A further difficulty often occurs when a pond or lake freezes in winter and the water is drained. This is because the ice cover settles on the supply pipes, so that these are often bent and the plugs located at the bottom are damaged.

Taking into account the difficulties mentioned, such devices are only suitable for ventilation of ponds or lakes, or at least must be adapted to the circumstances with great effort.

The invention is based on the task of designing a device of the type mentioned at the outset which can be easily built in without affecting its function and which can be used universally.

To solve this problem, the invention provides a device of this kind where the supply line is designed as a flexible hose.

This move simplifies the introduction of such a device i

an initially only partially filled wastewater treatment basin. The flexible hose lines bend at such a low water level without exerting any significant force on the plugs resting against the bottom. Furthermore, it is even possible to place such a device in the dry waste water treatment basin and then fill the basin with water, without any parts of the device thereby being damaged.
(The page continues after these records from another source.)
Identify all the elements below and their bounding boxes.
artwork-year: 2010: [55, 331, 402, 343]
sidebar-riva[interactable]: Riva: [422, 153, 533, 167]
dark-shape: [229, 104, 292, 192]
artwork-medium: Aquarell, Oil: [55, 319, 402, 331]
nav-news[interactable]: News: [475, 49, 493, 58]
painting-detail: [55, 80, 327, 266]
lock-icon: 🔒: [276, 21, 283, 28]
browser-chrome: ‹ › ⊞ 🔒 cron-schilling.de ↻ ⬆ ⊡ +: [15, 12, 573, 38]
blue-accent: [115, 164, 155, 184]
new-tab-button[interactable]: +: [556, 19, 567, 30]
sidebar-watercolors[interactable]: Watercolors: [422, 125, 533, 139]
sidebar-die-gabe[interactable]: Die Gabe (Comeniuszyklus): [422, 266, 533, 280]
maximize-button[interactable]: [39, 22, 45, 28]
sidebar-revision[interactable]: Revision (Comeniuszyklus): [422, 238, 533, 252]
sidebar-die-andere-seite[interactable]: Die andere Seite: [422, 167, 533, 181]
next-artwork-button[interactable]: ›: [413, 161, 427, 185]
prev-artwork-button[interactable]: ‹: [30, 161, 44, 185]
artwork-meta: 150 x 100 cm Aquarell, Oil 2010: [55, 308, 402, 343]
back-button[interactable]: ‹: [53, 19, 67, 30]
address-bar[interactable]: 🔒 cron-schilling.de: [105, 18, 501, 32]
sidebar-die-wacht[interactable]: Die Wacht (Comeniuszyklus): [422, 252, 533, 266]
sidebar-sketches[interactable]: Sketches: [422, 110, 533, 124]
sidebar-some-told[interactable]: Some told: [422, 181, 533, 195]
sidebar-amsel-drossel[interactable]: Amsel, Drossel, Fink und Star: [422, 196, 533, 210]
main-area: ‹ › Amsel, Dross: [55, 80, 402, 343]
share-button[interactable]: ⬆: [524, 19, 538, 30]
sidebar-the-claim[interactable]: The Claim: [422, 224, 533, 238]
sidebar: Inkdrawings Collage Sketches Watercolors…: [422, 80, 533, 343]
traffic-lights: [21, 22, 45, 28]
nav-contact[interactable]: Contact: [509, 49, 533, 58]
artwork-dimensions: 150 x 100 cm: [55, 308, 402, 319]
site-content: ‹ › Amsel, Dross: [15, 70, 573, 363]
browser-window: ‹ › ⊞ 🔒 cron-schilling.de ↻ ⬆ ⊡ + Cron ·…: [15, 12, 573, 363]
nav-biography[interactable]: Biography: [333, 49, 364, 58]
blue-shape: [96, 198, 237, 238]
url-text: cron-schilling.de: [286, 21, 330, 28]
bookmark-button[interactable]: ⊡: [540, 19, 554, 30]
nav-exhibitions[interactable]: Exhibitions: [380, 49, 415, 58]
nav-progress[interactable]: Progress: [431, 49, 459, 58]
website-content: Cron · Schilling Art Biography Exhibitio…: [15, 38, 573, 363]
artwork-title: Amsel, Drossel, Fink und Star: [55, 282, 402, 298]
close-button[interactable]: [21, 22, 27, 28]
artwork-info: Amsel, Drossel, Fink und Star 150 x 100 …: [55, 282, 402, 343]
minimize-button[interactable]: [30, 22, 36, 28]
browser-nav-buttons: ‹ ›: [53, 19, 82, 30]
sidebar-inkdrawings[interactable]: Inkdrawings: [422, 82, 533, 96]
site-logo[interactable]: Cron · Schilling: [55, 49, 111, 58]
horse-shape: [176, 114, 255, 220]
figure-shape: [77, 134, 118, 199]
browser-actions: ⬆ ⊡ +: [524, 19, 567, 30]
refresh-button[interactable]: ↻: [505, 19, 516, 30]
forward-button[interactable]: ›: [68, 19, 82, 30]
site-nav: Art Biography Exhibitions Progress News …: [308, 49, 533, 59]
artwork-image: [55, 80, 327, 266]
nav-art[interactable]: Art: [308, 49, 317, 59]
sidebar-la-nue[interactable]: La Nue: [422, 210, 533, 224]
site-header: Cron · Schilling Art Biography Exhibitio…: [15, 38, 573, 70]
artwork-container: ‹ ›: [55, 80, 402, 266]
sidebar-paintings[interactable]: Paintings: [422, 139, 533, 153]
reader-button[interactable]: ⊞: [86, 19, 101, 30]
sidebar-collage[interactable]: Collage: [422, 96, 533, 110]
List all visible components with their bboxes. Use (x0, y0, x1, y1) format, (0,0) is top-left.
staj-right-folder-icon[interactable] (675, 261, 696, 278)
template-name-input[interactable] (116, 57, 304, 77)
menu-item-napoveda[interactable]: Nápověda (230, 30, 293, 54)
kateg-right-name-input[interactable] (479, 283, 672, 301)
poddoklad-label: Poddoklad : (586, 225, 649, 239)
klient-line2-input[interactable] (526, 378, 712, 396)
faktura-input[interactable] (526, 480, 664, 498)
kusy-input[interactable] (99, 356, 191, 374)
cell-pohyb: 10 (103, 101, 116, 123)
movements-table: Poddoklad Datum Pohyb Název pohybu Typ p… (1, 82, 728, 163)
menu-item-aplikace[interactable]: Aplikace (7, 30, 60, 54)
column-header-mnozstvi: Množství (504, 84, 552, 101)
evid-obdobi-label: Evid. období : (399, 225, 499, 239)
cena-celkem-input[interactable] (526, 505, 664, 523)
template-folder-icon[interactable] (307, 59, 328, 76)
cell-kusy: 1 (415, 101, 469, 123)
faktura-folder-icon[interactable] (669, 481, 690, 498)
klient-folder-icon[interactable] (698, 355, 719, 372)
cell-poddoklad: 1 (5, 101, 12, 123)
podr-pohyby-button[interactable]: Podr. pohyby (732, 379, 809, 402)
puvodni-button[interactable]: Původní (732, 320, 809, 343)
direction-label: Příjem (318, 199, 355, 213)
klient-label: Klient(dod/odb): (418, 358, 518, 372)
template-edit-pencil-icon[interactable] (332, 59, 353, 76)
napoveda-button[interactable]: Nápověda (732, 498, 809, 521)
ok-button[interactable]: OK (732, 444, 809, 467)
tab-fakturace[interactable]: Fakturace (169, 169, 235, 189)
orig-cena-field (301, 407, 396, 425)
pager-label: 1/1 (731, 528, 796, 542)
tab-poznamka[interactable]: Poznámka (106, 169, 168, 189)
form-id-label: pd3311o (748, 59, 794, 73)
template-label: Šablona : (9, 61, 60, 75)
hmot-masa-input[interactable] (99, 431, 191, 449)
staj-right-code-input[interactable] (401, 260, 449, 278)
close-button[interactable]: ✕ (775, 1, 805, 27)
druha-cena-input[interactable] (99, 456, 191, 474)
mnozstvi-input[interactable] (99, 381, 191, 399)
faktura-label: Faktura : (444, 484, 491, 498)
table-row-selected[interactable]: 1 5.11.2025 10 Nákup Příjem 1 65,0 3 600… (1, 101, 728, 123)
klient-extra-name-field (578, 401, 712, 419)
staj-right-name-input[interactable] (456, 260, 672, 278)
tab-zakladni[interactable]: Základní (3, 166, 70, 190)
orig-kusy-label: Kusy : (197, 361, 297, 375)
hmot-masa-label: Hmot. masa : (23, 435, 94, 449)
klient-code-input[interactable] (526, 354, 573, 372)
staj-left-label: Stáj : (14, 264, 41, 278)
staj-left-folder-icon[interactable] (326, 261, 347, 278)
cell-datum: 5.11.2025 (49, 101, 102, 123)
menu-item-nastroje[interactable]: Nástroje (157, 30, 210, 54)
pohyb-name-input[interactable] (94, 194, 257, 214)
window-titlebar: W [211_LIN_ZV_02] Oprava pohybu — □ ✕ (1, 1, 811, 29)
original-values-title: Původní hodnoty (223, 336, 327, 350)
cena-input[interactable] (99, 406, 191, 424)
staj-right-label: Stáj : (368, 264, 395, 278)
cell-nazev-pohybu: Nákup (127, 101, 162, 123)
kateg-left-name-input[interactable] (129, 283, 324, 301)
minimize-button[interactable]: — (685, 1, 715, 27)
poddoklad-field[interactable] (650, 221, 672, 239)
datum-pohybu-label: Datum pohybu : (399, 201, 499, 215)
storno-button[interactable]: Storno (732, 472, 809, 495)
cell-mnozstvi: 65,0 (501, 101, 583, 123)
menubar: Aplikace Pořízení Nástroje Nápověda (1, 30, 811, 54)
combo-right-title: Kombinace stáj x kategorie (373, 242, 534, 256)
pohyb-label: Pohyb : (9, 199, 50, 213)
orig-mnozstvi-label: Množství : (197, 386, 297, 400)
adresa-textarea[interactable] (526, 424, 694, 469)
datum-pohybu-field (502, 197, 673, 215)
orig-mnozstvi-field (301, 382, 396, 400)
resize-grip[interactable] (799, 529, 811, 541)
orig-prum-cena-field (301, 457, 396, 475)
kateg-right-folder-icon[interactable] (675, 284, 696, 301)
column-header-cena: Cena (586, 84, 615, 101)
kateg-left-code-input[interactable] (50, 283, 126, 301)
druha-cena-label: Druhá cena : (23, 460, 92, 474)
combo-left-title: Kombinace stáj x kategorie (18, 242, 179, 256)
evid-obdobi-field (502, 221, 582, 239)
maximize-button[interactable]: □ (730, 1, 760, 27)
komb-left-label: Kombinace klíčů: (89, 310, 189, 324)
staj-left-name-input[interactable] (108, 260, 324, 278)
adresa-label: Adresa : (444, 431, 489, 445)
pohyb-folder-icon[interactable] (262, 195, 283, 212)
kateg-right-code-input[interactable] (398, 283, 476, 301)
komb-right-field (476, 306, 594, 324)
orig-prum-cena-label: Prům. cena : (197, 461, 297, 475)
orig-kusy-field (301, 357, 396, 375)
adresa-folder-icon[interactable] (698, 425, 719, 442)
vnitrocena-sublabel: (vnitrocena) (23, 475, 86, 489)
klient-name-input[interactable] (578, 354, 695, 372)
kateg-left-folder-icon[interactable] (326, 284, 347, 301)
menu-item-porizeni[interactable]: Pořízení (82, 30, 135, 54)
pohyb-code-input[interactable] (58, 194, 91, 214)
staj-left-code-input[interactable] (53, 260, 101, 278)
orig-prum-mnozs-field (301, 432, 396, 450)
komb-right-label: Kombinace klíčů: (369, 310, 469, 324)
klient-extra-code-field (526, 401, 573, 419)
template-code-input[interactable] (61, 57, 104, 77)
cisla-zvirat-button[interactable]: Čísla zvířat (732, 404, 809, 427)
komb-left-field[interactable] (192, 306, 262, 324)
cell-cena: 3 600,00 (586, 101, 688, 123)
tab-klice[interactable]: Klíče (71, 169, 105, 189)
With this feature, it is also achieved that the device can be used without difficulty for ventilation of a pond or lake even when there are piles of mud on the bottom. In the divided area, the plugs rest on the surface of the mud piles without drilling into them. The plugs are therefore not clogged, but can perform their function unimpeded. When the mud piles underneath eventually break down, the plugs that lie on the surface of the pile simply sink down and are thus always in a favorable functional position. J

Even when a pond or lake equipped with such a device freezes in winter and the water is drained, the device is not exposed to any dangers, because the flexible hose lines cannot transfer the weight of the ice layer to the plugs located at the bottom.

A special advantage is also that the flexible hose lines can consist of a corrosion-resistant plastic, so that even corrosive waste water cannot affect the lifetime of such a flexible hose line.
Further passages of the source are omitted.